Waldenström was born in Luleå in northern Sweden, son of a district physician. He began his academic studies at Uppsala University in 1857, completed his Ph.D. degree there in 1863, and was ordained a priest in 1864. He had been employed as an adjunct in the Växjö högre allmänna läroverk (the secondary school in Växjö) already in 1862 and in 1864, when his doctorate qualified him for this, received a lecturership in Christianity, Greek and Hebrew at the secondary school in Umeå. From 1874 until 1905 he was lecturer in the same subjects at the secondary school in Gävle. He was awarded a Doctor of Theology degree from Yale University in 1889 and was awarded the laurel for a second time as a jubeldoktor ("jubilee doctor") in Uppsala in 1913.

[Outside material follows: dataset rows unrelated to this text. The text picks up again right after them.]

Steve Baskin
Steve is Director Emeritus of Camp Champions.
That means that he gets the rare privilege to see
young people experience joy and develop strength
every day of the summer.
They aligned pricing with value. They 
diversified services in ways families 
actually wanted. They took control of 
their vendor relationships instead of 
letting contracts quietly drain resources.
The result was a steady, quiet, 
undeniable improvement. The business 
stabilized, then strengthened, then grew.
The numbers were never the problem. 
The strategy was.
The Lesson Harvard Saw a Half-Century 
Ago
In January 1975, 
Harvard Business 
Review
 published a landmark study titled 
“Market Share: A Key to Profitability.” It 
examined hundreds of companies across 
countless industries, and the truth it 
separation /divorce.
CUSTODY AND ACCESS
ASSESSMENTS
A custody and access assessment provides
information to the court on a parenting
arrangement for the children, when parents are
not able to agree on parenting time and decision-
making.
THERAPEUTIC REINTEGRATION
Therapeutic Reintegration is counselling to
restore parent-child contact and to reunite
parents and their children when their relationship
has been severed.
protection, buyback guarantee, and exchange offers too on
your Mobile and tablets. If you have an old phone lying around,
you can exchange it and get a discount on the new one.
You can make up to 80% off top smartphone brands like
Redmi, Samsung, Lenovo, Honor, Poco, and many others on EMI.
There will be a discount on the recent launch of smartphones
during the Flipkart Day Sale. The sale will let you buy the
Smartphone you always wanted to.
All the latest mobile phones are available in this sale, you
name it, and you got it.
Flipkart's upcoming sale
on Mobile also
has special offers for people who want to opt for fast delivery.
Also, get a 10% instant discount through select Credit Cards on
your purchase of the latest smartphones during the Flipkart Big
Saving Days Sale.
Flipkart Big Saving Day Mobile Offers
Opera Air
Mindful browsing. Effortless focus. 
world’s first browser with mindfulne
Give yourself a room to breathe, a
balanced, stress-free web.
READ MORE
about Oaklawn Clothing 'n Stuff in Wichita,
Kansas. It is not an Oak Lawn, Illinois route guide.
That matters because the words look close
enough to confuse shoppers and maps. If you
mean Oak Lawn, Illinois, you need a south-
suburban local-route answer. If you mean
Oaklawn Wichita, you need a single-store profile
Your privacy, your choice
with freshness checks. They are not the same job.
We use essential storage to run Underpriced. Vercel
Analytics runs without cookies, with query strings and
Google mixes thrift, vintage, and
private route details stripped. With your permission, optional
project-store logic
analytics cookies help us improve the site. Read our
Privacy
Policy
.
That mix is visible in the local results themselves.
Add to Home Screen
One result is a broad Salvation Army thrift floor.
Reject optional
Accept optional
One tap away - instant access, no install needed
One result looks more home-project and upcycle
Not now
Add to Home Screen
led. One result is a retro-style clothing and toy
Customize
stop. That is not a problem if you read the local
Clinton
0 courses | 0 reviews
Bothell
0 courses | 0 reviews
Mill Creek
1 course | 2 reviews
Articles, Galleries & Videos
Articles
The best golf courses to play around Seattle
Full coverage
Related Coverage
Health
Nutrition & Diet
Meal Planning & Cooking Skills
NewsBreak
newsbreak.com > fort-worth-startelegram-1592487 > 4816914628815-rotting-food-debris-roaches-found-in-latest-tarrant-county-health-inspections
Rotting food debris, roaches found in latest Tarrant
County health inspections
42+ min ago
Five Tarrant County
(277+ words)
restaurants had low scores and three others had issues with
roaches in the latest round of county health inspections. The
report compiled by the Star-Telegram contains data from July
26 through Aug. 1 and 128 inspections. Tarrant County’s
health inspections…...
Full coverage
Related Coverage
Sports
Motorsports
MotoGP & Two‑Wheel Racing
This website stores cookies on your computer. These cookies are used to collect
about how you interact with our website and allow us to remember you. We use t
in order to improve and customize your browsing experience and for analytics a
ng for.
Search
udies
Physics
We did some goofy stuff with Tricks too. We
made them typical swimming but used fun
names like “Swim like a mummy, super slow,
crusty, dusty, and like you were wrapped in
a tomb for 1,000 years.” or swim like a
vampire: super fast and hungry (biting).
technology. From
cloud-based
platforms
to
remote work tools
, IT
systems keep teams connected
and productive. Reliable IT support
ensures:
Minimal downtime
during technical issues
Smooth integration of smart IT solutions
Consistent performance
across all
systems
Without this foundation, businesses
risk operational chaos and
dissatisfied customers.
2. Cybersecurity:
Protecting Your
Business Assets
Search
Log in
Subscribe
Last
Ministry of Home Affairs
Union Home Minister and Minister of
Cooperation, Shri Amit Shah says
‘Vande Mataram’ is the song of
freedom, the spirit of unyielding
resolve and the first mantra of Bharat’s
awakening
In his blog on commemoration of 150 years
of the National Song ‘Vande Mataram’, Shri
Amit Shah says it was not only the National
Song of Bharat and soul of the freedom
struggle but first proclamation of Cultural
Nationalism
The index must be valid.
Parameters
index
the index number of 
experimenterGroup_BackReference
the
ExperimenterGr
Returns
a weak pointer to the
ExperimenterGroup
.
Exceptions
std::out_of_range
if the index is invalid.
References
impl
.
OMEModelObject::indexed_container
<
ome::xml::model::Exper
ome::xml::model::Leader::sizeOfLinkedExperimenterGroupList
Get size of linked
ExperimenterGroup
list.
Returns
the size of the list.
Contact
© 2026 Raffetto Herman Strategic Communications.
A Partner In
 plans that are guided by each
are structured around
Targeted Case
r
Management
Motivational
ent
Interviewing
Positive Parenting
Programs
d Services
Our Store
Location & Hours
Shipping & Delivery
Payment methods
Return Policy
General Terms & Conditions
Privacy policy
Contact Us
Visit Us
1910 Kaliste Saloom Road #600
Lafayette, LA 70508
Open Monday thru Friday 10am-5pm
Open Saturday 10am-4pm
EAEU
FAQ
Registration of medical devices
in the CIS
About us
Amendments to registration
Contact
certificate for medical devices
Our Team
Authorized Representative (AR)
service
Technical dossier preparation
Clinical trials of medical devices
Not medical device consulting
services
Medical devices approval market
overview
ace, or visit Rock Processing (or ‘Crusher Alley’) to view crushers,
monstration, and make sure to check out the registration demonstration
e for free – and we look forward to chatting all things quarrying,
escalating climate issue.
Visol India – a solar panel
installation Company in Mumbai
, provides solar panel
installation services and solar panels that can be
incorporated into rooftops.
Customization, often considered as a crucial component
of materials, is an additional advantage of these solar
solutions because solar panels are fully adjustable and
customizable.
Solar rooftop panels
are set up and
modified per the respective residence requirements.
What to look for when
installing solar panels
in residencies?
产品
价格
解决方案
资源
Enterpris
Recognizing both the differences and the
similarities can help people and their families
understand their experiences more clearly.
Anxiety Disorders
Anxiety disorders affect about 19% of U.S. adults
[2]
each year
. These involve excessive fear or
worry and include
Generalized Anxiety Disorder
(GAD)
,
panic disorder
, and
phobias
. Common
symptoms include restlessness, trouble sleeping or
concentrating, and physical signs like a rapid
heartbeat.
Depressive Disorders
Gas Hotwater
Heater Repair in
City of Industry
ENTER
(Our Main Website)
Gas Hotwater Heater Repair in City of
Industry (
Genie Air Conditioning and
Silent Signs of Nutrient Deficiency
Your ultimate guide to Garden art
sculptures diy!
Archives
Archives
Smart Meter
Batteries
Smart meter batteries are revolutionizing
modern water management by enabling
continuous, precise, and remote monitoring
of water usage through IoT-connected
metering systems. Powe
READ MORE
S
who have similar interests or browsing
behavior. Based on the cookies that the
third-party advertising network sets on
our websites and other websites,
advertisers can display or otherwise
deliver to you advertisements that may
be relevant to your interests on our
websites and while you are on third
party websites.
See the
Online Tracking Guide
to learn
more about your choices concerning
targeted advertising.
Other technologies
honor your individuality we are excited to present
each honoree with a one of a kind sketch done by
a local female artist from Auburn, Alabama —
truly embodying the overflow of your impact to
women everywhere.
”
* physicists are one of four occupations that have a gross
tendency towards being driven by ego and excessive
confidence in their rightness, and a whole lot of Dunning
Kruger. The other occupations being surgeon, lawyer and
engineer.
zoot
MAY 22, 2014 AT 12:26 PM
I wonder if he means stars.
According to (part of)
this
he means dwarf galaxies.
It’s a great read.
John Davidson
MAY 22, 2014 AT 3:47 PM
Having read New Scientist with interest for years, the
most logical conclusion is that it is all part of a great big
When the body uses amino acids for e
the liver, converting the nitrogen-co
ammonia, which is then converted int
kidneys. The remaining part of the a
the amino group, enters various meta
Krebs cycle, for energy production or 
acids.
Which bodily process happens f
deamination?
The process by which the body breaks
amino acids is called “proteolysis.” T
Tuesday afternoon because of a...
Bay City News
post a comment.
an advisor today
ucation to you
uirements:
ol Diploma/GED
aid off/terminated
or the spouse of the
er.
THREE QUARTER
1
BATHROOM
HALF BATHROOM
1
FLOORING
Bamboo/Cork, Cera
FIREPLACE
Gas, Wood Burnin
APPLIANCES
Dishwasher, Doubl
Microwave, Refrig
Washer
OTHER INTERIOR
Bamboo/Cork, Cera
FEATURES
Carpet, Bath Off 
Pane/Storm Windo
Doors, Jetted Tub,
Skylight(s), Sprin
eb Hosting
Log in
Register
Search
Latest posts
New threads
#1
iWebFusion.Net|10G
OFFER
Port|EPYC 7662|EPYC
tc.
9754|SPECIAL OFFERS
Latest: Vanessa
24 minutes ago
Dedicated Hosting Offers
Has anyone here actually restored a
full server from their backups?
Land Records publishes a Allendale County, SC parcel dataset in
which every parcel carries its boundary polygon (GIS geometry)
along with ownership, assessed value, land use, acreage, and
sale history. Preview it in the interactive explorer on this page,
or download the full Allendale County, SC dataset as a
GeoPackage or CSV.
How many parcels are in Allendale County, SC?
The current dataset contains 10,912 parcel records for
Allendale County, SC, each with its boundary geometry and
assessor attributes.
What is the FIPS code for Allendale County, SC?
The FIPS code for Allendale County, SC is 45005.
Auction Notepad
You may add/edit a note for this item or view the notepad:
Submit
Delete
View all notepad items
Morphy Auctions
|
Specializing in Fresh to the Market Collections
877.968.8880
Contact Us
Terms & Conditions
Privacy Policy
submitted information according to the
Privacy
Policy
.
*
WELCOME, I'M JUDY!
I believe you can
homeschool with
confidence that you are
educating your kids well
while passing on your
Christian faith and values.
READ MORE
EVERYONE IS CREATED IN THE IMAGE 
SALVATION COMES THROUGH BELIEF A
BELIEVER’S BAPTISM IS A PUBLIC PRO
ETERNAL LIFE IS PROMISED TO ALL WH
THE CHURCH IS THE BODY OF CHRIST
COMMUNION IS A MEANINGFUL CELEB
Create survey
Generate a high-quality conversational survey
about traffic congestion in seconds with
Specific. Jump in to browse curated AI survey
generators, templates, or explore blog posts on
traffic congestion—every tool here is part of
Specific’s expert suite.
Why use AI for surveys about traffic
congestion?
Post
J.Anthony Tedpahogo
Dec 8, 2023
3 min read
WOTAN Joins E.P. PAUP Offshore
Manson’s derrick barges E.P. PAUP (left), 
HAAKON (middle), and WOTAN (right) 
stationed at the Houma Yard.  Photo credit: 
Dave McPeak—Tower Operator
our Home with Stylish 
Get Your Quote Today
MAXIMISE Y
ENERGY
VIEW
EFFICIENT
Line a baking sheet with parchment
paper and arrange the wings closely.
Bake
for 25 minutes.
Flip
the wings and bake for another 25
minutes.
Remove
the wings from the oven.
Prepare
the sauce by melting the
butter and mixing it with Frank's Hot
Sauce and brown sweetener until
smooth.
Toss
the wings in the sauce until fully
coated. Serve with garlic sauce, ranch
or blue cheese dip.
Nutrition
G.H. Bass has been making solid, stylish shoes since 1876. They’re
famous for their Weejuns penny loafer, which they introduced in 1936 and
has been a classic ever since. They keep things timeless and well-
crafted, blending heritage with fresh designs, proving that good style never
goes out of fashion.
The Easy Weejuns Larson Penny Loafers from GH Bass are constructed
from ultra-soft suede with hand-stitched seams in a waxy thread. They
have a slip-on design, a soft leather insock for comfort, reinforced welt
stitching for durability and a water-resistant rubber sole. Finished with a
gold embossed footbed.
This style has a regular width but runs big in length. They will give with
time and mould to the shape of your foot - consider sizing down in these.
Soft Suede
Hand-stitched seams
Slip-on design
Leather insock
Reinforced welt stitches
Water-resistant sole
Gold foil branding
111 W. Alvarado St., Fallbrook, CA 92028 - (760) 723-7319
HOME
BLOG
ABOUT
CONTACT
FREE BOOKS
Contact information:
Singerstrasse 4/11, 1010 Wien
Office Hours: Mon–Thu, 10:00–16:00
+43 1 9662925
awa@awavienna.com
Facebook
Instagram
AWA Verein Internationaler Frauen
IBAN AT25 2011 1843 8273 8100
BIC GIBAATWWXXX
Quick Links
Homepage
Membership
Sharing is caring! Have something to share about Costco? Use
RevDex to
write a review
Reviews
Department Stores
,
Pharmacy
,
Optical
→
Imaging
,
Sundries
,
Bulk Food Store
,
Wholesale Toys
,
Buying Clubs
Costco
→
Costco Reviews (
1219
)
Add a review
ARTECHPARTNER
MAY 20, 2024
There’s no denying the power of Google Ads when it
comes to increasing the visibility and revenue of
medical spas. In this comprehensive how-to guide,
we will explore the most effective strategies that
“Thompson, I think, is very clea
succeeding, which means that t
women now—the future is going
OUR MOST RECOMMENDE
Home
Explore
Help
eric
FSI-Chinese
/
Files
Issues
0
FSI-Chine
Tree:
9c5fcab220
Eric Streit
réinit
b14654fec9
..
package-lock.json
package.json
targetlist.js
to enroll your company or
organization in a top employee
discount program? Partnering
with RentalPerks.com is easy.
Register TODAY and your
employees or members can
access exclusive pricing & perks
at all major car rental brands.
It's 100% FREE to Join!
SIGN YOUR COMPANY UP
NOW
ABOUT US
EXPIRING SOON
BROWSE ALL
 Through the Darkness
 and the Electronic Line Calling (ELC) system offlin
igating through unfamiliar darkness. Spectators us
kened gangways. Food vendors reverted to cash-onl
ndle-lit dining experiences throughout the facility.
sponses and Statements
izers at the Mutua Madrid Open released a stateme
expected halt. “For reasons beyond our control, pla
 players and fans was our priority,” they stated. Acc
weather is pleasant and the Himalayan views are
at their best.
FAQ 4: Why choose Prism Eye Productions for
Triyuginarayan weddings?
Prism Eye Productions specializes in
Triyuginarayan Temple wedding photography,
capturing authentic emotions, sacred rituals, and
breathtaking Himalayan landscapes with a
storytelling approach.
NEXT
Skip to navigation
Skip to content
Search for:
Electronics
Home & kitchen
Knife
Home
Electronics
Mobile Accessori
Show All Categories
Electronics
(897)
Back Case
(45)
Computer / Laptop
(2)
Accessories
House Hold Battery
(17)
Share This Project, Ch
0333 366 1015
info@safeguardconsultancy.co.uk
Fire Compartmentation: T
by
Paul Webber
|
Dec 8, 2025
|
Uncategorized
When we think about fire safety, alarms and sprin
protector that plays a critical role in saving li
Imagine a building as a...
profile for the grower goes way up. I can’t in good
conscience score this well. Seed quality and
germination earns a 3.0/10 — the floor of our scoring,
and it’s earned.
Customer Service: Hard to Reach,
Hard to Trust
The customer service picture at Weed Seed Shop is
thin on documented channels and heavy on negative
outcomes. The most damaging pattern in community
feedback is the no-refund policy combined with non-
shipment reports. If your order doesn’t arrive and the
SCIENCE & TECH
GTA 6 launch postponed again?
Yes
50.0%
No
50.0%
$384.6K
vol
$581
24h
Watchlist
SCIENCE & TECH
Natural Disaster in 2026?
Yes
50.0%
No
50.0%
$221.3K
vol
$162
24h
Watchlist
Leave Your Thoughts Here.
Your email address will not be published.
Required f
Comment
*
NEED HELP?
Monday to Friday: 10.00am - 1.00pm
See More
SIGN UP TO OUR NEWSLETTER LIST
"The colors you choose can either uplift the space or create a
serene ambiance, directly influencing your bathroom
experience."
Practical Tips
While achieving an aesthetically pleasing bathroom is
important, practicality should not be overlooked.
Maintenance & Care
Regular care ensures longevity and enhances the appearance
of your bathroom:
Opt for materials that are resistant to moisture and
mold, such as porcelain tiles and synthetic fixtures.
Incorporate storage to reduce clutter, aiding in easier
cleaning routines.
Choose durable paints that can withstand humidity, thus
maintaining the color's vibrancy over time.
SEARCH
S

Work in the free church movement
Although he worked as a school teacher his whole life, Waldenström's notability comes from his work as a theologian, editor of Christian periodicals, and a preacher. He was long a leading member of the Swedish Evangelical Mission (Evangeliska fosterlandsstiftelsen), a movement within the state church, but was among those who left the organization in 1878 to form the Swedish Mission Covenant (Svenska missionsförbundet, since 2003 the Mission Covenant Church of Sweden, the Svenska missionskyrkan), which long had an ambivalent relationship to the state church, torn between the relative moderation of Waldenström and the greater radicalism of the first president Erik Jakob Ekman (1842–1915) and his followers. After Ekman's resignation in 1904, Waldenström became the president of the society. He was influenced by revivalist Carl Olof Rosenius and in 1868 began editing Pietisten ('The Pietist'), a publication founded by Rosenius and Methodist George Scott and associated with the free church movement. This proved to be very influential both in Sweden and abroad; in America, the Evangelical Covenant Church was greatly influenced by his life and writings.

Theological contributions
Waldenström's influence can be partially summed up in the maxim often associated with his movement: "where does it stand written?" (Swedish: Var står det skrivet?). This cry reflects his passion for the Bible. The fact that Waldenström spent 11 years translating the New Testament from Greek to Swedish shows his devotion to the Holy Texts. His influence is not limited to translation and exegesis. He led an active political life, wrote on a variety of theological topics, and was a key figure in the Nyevangelism movement.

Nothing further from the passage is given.